* [Exercise objective]
The reply should hold every line of the data below, unchanged, and none of the pictures.
*** Given records ***
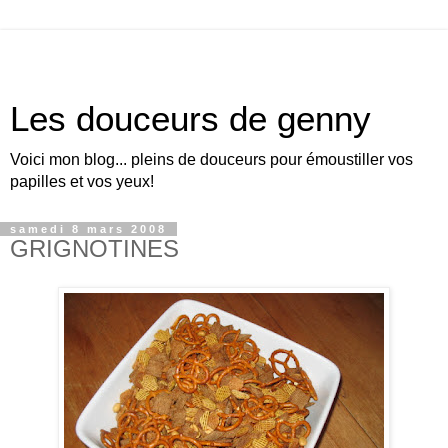
Les douceurs de genny
Voici mon blog... pleins de douceurs pour émoustiller vos
papilles et vos yeux!
samedi 8 mars 2008
GRIGNOTINES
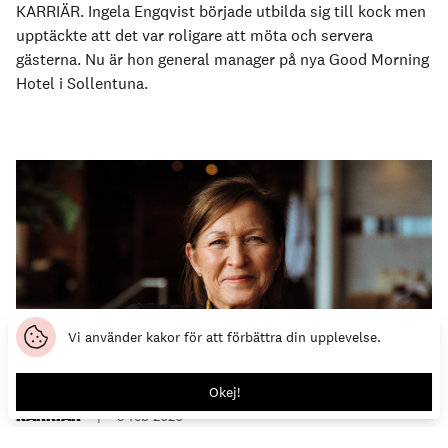
KARRIÄR. Ingela Engqvist började utbilda sig till kock men
upptäckte att det var roligare att möta och servera
gästerna. Nu är hon general manager på nya Good Morning
Hotel i Sollentuna.
Vi använder kakor för att förbättra din upplevelse.
Okej!
KARRIÄR
|
5 feb 2026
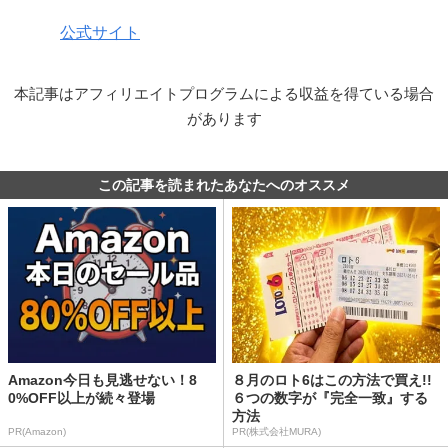
公式サイト
本記事はアフィリエイトプログラムによる収益を得ている場合
があります
この記事を読まれたあなたへのオススメ
Amazon今日も見逃せない！8
８月のロト6はこの方法で買え!!
0%OFF以上が続々登場
６つの数字が『完全一致』する
方法
PR(Amazon)
PR(株式会社MURA)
*** End of Given records ***
* [Reply to the exercise]
Les douceurs de genny
Voici mon blog... pleins de douceurs pour émoustiller vos
papilles et vos yeux!
samedi 8 mars 2008
GRIGNOTINES
KARRIÄR. Ingela Engqvist började utbilda sig till kock men
upptäckte att det var roligare att möta och servera
gästerna. Nu är hon general manager på nya Good Morning
Hotel i Sollentuna.
Vi använder kakor för att förbättra din upplevelse.
Okej!
KARRIÄR
|
5 feb 2026
公式サイト
本記事はアフィリエイトプログラムによる収益を得ている場合
があります
この記事を読まれたあなたへのオススメ
Amazon今日も見逃せない！8
８月のロト6はこの方法で買え!!
0%OFF以上が続々登場
６つの数字が『完全一致』する
方法
PR(Amazon)
PR(株式会社MURA)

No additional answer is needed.